Closely related to the Genesis G90 beneath the skin, it originally offered a similar mix of powertrains as that model, but by the end came solely with a twin-turbo V6 making 365 horsepower and 376 pound-feet of torque and all-wheel-drive. More importantly, it came all but fully-loaded at its $60,935 base price, replete with an exquisite interior that looked worthy of a car twice the price; the sole option of note, a $4,400 VIP package, outfitted it for chauffeur duty with added rear seat features, but even so equipped, it cost roughly $30,000 less than a basic Mercedes-Benz S-Class (and, perhaps more relevant to its cancellation, almost $10K less than a base G90).
The Cadenza was less prestigious, but still worthy of note for those rare customers still interested in large, premium-but-not-luxurious sedans like the Toyota Avalon — the type of vehicle Buick and Oldsmobile used to specialize in. Indeed, the basic layout looks an awful lot like the Avalon: a 3.3-liter naturally-aspirated V6 making 290 hp and 253 lb-ft, connected to the front wheels through an eight-speed automatic. But while the Avalon (and Nissan Maxima, the other remaining car in this segment in America) have gone for wild, aggressive looks seemingly at odds with the desires of septuagenarian buyers and Uber drivers, the Cadenza stuck with a more conservative, elegant design.
Still, the Cadenza also suffered from being too close to a Genesis. The G70 may be smaller, but its rear-wheel-drive (or optional AWD) layout and sportier mission put it closer to the remaining, albeit diminished, heart of the entry-level luxury sedan market. It's almost $2,000 cheaper in base form, and the very luxurious Elite trim level is just a couple grand more than the Cadenza's top-shelf version.
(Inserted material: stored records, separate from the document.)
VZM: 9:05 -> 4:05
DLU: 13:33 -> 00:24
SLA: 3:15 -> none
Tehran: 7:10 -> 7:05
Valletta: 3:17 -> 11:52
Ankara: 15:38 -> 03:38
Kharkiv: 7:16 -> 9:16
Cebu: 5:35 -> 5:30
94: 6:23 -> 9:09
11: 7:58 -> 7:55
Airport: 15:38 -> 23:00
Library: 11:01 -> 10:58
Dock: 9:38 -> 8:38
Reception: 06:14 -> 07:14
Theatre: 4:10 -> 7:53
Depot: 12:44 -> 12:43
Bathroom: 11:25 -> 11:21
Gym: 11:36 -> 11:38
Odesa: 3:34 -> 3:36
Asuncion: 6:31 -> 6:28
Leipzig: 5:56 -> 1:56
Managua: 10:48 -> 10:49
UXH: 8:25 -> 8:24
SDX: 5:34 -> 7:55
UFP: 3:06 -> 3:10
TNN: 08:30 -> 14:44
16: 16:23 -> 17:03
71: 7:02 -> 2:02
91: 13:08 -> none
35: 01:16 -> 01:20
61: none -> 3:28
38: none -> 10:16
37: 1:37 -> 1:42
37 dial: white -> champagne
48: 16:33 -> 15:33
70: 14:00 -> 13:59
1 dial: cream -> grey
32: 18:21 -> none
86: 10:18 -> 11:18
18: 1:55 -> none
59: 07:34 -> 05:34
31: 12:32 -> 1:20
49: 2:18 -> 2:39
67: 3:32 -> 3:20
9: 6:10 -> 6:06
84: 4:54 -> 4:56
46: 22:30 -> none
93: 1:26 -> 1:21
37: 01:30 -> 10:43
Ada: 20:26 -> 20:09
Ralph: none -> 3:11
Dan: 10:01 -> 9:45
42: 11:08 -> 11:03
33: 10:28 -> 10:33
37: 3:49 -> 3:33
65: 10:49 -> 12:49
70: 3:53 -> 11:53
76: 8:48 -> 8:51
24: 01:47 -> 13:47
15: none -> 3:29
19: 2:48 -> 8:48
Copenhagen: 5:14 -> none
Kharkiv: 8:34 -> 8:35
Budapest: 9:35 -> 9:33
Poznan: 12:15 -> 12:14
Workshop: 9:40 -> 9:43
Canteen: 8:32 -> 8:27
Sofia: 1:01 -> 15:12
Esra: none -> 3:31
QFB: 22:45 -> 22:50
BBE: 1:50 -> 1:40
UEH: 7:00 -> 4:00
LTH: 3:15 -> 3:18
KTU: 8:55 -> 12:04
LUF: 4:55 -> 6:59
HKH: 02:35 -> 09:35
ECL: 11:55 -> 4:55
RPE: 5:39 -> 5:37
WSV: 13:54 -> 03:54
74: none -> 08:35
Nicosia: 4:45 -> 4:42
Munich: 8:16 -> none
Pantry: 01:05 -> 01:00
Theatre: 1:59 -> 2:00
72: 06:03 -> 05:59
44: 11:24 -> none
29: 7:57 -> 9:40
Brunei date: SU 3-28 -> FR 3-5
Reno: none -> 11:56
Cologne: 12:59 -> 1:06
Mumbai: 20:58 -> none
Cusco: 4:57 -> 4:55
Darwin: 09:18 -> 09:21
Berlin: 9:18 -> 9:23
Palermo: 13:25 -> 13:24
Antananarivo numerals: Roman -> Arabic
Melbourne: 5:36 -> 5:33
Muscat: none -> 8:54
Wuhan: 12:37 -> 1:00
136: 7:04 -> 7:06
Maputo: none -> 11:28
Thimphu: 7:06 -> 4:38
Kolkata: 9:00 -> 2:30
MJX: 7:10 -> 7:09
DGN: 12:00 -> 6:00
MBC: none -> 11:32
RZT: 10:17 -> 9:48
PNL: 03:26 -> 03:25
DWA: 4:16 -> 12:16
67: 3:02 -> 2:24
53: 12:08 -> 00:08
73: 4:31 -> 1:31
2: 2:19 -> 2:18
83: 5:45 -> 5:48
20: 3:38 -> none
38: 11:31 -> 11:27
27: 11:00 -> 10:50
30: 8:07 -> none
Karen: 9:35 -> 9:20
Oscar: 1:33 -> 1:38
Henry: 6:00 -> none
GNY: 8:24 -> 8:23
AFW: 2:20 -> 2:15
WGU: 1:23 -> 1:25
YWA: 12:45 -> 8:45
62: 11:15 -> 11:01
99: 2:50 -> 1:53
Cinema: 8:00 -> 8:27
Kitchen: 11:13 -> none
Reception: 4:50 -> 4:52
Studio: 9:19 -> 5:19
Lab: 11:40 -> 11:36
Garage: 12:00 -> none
Both cars had the misfortune of being sedans in a market that now idealizes SUVs and pickup trucks instead — indeed, Kia told C/D that the change was in large part due to buyer preferences for crossovers and the like — but it seems hard not to view something else as being the primary factor behind their cancellation. In a better world where people didn't judge books by their covers, it wouldn't matter, but the biggest obstacle keeping both Cadenza and K900 from success was arguably the Kia logo. While the brand has made incredible strides in improving its image over the last decade, for many a buyer, the name and badge simply don't have the cache worthy of a luxury car price — even if the product is worth it.